◆ Requirement: Reproduce the records below exactly, but leave their pictures out of the copy.

[Page images and extracted text]
^^^^^^^^

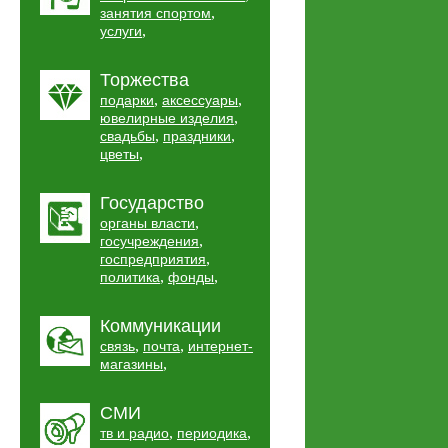
,
занятия спортом
,
услуги
Торжества
,
,
подарки
аксессуары
,
ювелирные изделия
,
,
свадьбы
праздники
,
цветы
Государство
,
органы власти
,
госучреждения
,
госпредприятия
,
,
политика
фонды
Коммуникации
,
,
связь
почта
интернет-
,
магазины
СМИ
,
,
тв и радио
периодика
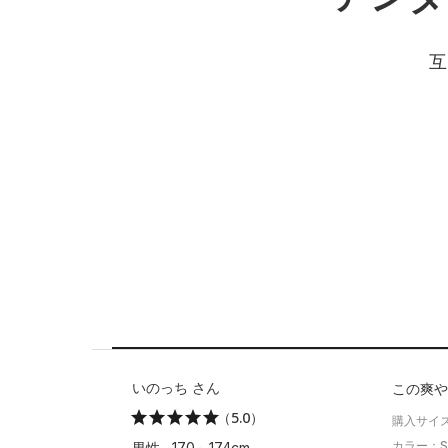
互
いのっち さん
この爽や
（5.0）
購入サイズ
カラー：Silt 
男性 170～174cm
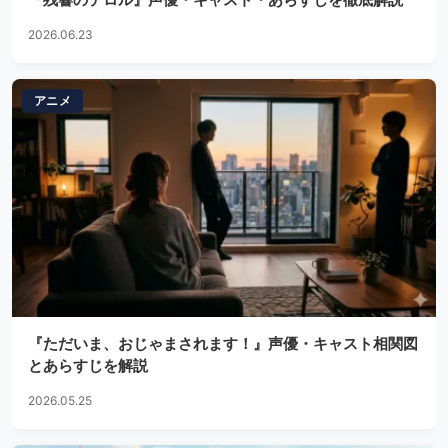
2026.06.23
アニメ
『ただいま、おじゃまされます！』声優・キャスト相関図
とあらすじを解説
2026.05.25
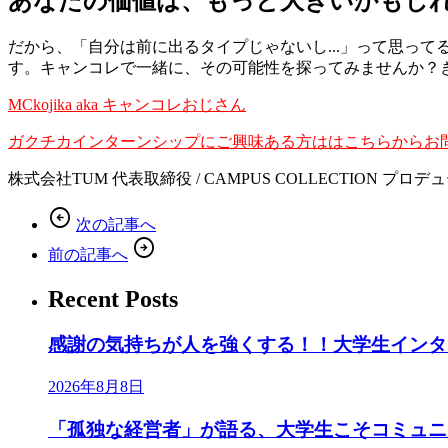
あなたの価値は、もっと大きいかもし
だから、「自分は前に出るタイプじゃないし...」って思っ
す。キャンコレで一緒に、その可能性を探ってみませんか？
MCkojika aka キャンコレおじさん
ガクチカインターンシップにご興味ある方ははこちらからお
株式会社TUM 代表取締役 / CAMPUS COLLECTION プ
arrow_circle_left
次の記事へ
arrow_circle_right
前の記事へ
Recent Posts
感謝の気持ちが人を強くする！！大学生インタ
2026年8月8日
「孤独な経営者」が語る、大学生こそコミュニテ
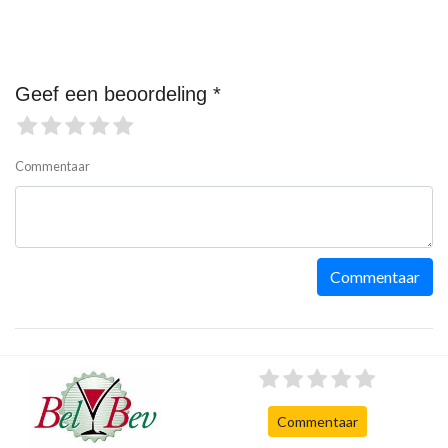
Geef een beoordeling *
Commentaar
Commentaar
Commentaar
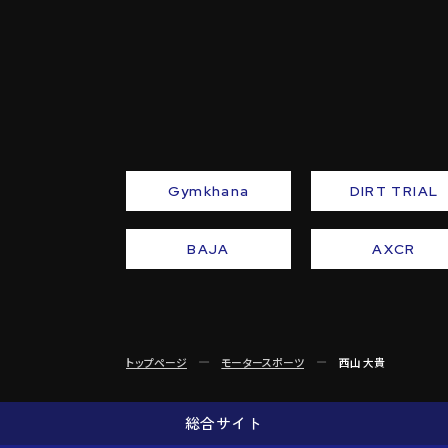
Gymkhana
DIRT TRIAL
BAJA
AXCR
トップページ
モータースポーツ
西山 大貴
総合サイト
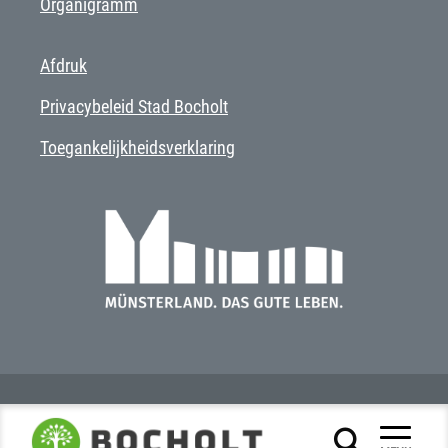
Organigramm
Afdruk
Privacybeleid Stad Bocholt
Toegankelijkheidsverklaring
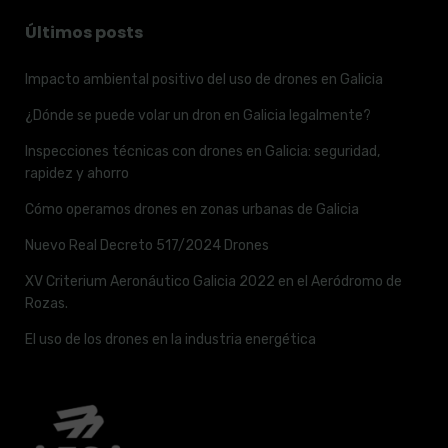
Últimos posts
Impacto ambiental positivo del uso de drones en Galicia
¿Dónde se puede volar un dron en Galicia legalmente?
Inspecciones técnicas con drones en Galicia: seguridad,
rapidez y ahorro
Cómo operamos drones en zonas urbanas de Galicia
Nuevo Real Decreto 517/2024 Drones
XV Criterium Aeronáutico Galicia 2022 en el Aeródromo de
Rozas.
El uso de los drones en la industria energética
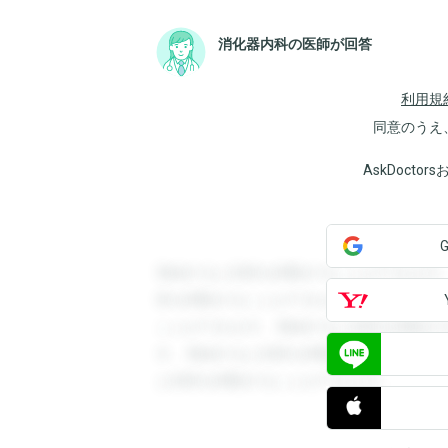
消化器内科の医師が回答
利用規
同意のうえ
AskDoct
登録すると回答を閲覧することができます
答を閲覧することができます。登録すると
ことができます。登録すると回答を閲覧す
す。登録すると回答を閲覧することができ
と回答を閲覧することができます。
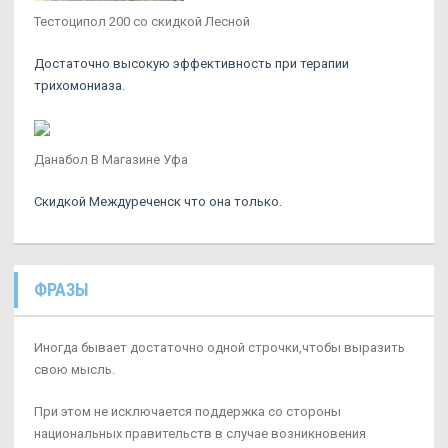
Тестоципол 200 со скидкой Лесной
Достаточно высокую эффективность при терапии
трихомониаза.
Данабол В Магазине Уфа
Скидкой Междуреченск что она только.
ФРАЗЫ
Иногда бывает достаточно одной строчки,чтобы выразить
свою мысль.
При этом не исключается поддержка со стороны
национальных правительств в случае возникновения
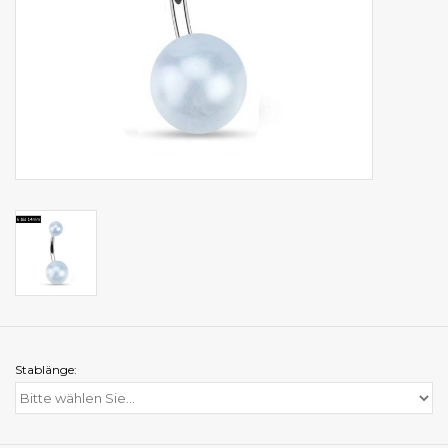
Stablänge:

^^^^^^^^

◆ Written answer:
,
занятия спортом
,
услуги
Торжества
,
,
подарки
аксессуары
,
ювелирные изделия
,
,
свадьбы
праздники
,
цветы
Государство
,
органы власти
,
госучреждения
,
госпредприятия
,
,
политика
фонды
Коммуникации
,
,
связь
почта
интернет-
,
магазины
СМИ
,
,
тв и радио
периодика
互
いのっち さん
この爽や
（5.0）
購入サイズ
カラー：Silt 
男性 170～174cm
2026.06.23
アニメ
『ただいま、おじゃまされます！』声優・キャスト相関図
とあらすじを解説
2026.05.25
あなたの価値は、もっと大きいかもし
だから、「自分は前に出るタイプじゃないし...」って思っ
す。キャンコレで一緒に、その可能性を探ってみませんか？
MCkojika aka キャンコレおじさん
ガクチカインターンシップにご興味ある方ははこちらからお
株式会社TUM 代表取締役 / CAMPUS COLLECTION プ
arrow_circle_left
次の記事へ
arrow_circle_right
前の記事へ
Recent Posts
感謝の気持ちが人を強くする！！大学生インタ
2026年8月8日
「孤独な経営者」が語る、大学生こそコミュニテ
Geef een beoordeling *
Commentaar
Commentaar
Commentaar
Gymkhana
DIRT TRIAL
BAJA
AXCR
トップページ
モータースポーツ
西山 大貴
総合サイト
Organigramm
Afdruk
Privacybeleid Stad Bocholt
Toegankelijkheidsverklaring
Últimos posts
Impacto ambiental positivo del uso de drones en Galicia
¿Dónde se puede volar un dron en Galicia legalmente?
Inspecciones técnicas con drones en Galicia: seguridad,
rapidez y ahorro
Cómo operamos drones en zonas urbanas de Galicia
Nuevo Real Decreto 517/2024 Drones
XV Criterium Aeronáutico Galicia 2022 en el Aeródromo de
Rozas.
El uso de los drones en la industria energética
消化器内科の医師が回答
利用規
同意のうえ
AskDoct
登録すると回答を閲覧することができます
答を閲覧することができます。登録すると
ことができます。登録すると回答を閲覧す
す。登録すると回答を閲覧することができ
と回答を閲覧することができます。
Тестоципол 200 со скидкой Лесной
Достаточно высокую эффективность при терапии
трихомониаза.
Данабол В Магазине Уфа
Скидкой Междуреченск что она только.
ФРАЗЫ
Иногда бывает достаточно одной строчки,чтобы выразить
свою мысль.
При этом не исключается поддержка со стороны
национальных правительств в случае возникновения
Stablänge:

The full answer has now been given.